◆ TASK OBJECTIVE:
The expected result is a word-for-word copy of the entries, minus any pictures.

------ EXERCISE INPUT ------

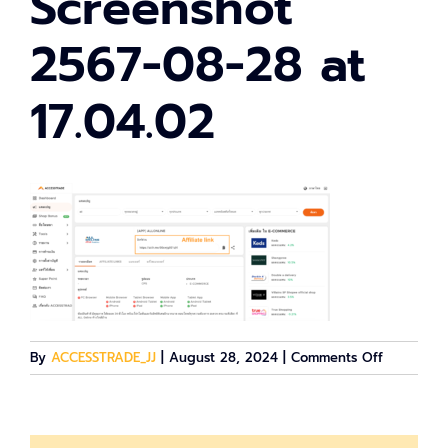
Screenshot
2567-08-28 at
17.04.02
on
By
ACCESSTRADE_JJ
|
August 28, 2024
|
Comments Off
Screensho
2567-
08-
28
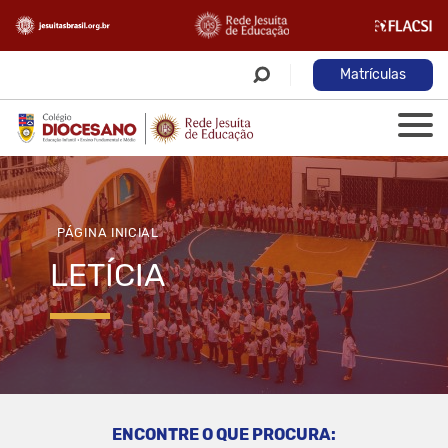
Matrículas
PÁGINA INICIAL
LETÍCIA
ENCONTRE O QUE PROCURA:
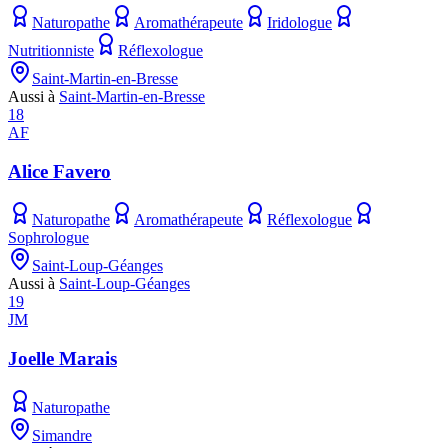
Naturopathe
Aromathérapeute
Iridologue
Nutritionniste
Réflexologue
Saint-Martin-en-Bresse
Aussi à
Saint-Martin-en-Bresse
18
AF
Alice Favero
Naturopathe
Aromathérapeute
Réflexologue
Sophrologue
Saint-Loup-Géanges
Aussi à
Saint-Loup-Géanges
19
JM
Joelle Marais
Naturopathe
Simandre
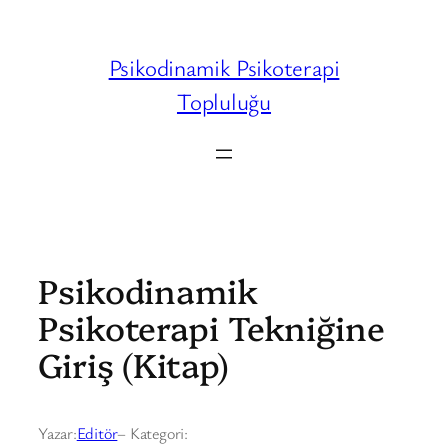
İçeriğe
geç
Psikodinamik Psikoterapi
Topluluğu
Psikodinamik
Psikoterapi Tekniğine
Giriş (Kitap)
Yazar:
Editör
– Kategori:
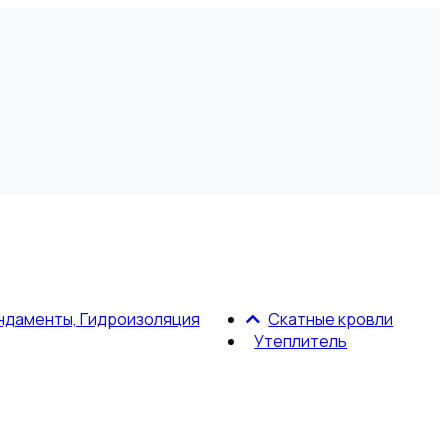
ндаменты, Гидроизоляция
Скатные кровли
Утеплитель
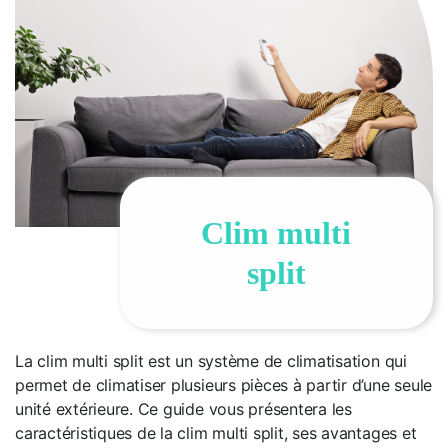
Clim multi
split
La clim multi split est un système de climatisation qui
permet de climatiser plusieurs pièces à partir d’une seule
unité extérieure. Ce guide vous présentera les
caractéristiques de la clim multi split, ses avantages et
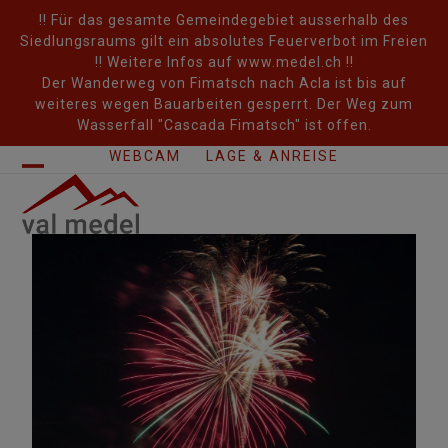
Skip
!! Für das gesamte Gemeindegebiet ausserhalb des
to
Siedlungsraums gilt ein absolutes Feuerverbot im Freien
content
!! Weitere Infos auf www.medel.ch !!
Der Wanderweg von Fimatsch nach Acla ist bis auf
weiteres wegen Bauarbeiten gesperrt. Der Weg zum
Wasserfall "Cascada Fimatsch" ist offen.
WEBCAM
LAGE & ANREISE
Open
Close
mobile
mobile
menu
menu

------

◆ OUTPUT BELOW:
Screenshot
2567-08-28 at
17.04.02
on
By
ACCESSTRADE_JJ
|
August 28, 2024
|
Comments Off
Screensho
2567-
08-
28
Matrículas
PÁGINA INICIAL
LETÍCIA
ENCONTRE O QUE PROCURA:
Naturopathe
Aromathérapeute
Iridologue
Nutritionniste
Réflexologue
Saint-Martin-en-Bresse
Aussi à
Saint-Martin-en-Bresse
18
AF
Alice Favero
Naturopathe
Aromathérapeute
Réflexologue
Sophrologue
Saint-Loup-Géanges
Aussi à
Saint-Loup-Géanges
19
JM
Joelle Marais
Naturopathe
Simandre
İçeriğe
geç
Psikodinamik Psikoterapi
Topluluğu
Psikodinamik
Psikoterapi Tekniğine
Giriş (Kitap)
Yazar:
Editör
– Kategori:
ндаменты, Гидроизоляция
Скатные кровли
Утеплитель
Clim multi
split
La clim multi split est un système de climatisation qui
permet de climatiser plusieurs pièces à partir d’une seule
unité extérieure. Ce guide vous présentera les
caractéristiques de la clim multi split, ses avantages et
Skip
!! Für das gesamte Gemeindegebiet ausserhalb des
to
Siedlungsraums gilt ein absolutes Feuerverbot im Freien
content
!! Weitere Infos auf www.medel.ch !!
Der Wanderweg von Fimatsch nach Acla ist bis auf
weiteres wegen Bauarbeiten gesperrt. Der Weg zum
Wasserfall "Cascada Fimatsch" ist offen.
WEBCAM
LAGE & ANREISE
Open
Close
mobile
mobile
menu
menu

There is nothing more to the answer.